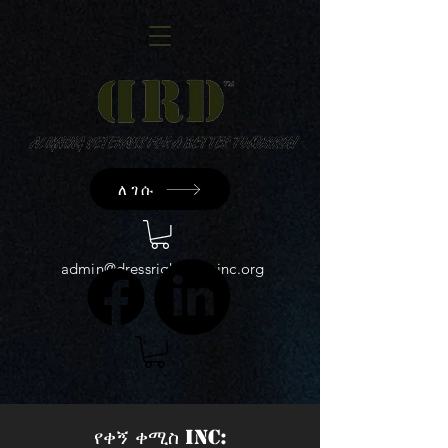
ለገሱ
admin@dressrightdressinc.org
የቀኝ ቀሚስ INC:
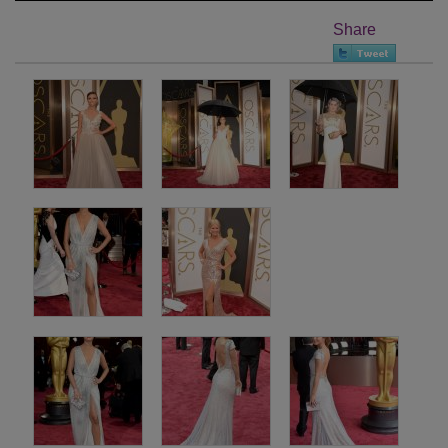
Share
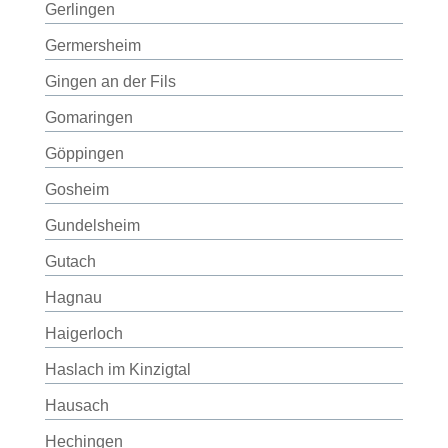
Gerlingen
Germersheim
Gingen an der Fils
Gomaringen
Göppingen
Gosheim
Gundelsheim
Gutach
Hagnau
Haigerloch
Haslach im Kinzigtal
Hausach
Hechingen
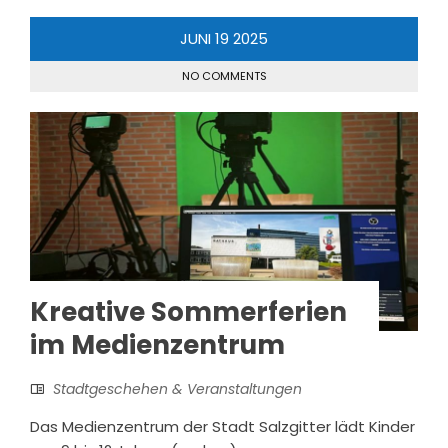
JUNI
19
2025
NO COMMENTS
Kreative Sommerferien
im Medienzentrum
Stadtgeschehen & Veranstaltungen
Das Medienzentrum der Stadt Salzgitter lädt Kinder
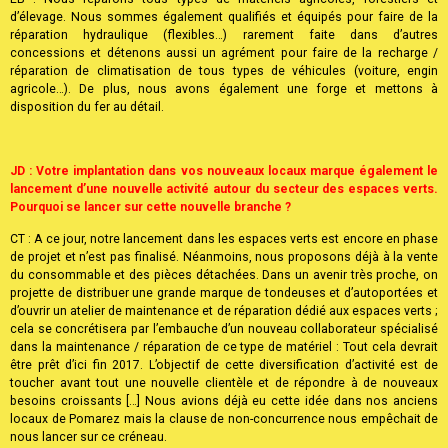
CB : Votre principal domaine d’activité est la vente/maintenance de
matériels agricoles. Quels types de matériels vendez ou réparez-vous ?
Avez-vous une expertise particulière dans tel ou tel domaine ?
EB : Nous réparons tous types de matériels agricoles, forestiers et
d’élevage. Nous sommes également qualifiés et équipés pour faire de la
réparation hydraulique (flexibles…) rarement faite dans d’autres
concessions et détenons aussi un agrément pour faire de la recharge /
réparation de climatisation de tous types de véhicules (voiture, engin
agricole…). De plus, nous avons également une forge et mettons à
disposition du fer au détail.
JD : Votre implantation dans vos nouveaux locaux marque également le
lancement d’une nouvelle activité autour du secteur des espaces verts.
Pourquoi se lancer sur cette nouvelle branche ?
CT : A ce jour, notre lancement dans les espaces verts est encore en phase
de projet et n’est pas finalisé. Néanmoins, nous proposons déjà à la vente
du consommable et des pièces détachées. Dans un avenir très proche, on
projette de distribuer une grande marque de tondeuses et d’autoportées et
d’ouvrir un atelier de maintenance et de réparation dédié aux espaces verts ;
cela se concrétisera par l’embauche d’un nouveau collaborateur spécialisé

What you will do:
Make a verbatim copy of all the entries and strip out the pictures.

Result below:
ለገሱ
admin@dressrightdressinc.org
የቀኝ ቀሚስ INC:
Share
Gerlingen
Germersheim
Gingen an der Fils
Gomaringen
Göppingen
Gosheim
Gundelsheim
Gutach
Hagnau
Haigerloch
Haslach im Kinzigtal
Hausach
Hechingen
JUNI
19
2025
NO COMMENTS
Kreative Sommerferien
im Medienzentrum
Stadtgeschehen & Veranstaltungen
Das Medienzentrum der Stadt Salzgitter lädt Kinder
CB : Votre principal domaine d’activité est la vente/maintenance de
matériels agricoles. Quels types de matériels vendez ou réparez-vous ?
Avez-vous une expertise particulière dans tel ou tel domaine ?
EB : Nous réparons tous types de matériels agricoles, forestiers et
d’élevage. Nous sommes également qualifiés et équipés pour faire de la
réparation hydraulique (flexibles…) rarement faite dans d’autres
concessions et détenons aussi un agrément pour faire de la recharge /
réparation de climatisation de tous types de véhicules (voiture, engin
agricole…). De plus, nous avons également une forge et mettons à
disposition du fer au détail.
JD : Votre implantation dans vos nouveaux locaux marque également le
lancement d’une nouvelle activité autour du secteur des espaces verts.
Pourquoi se lancer sur cette nouvelle branche ?
CT : A ce jour, notre lancement dans les espaces verts est encore en phase
de projet et n’est pas finalisé. Néanmoins, nous proposons déjà à la vente
du consommable et des pièces détachées. Dans un avenir très proche, on
projette de distribuer une grande marque de tondeuses et d’autoportées et
d’ouvrir un atelier de maintenance et de réparation dédié aux espaces verts ;
cela se concrétisera par l’embauche d’un nouveau collaborateur spécialisé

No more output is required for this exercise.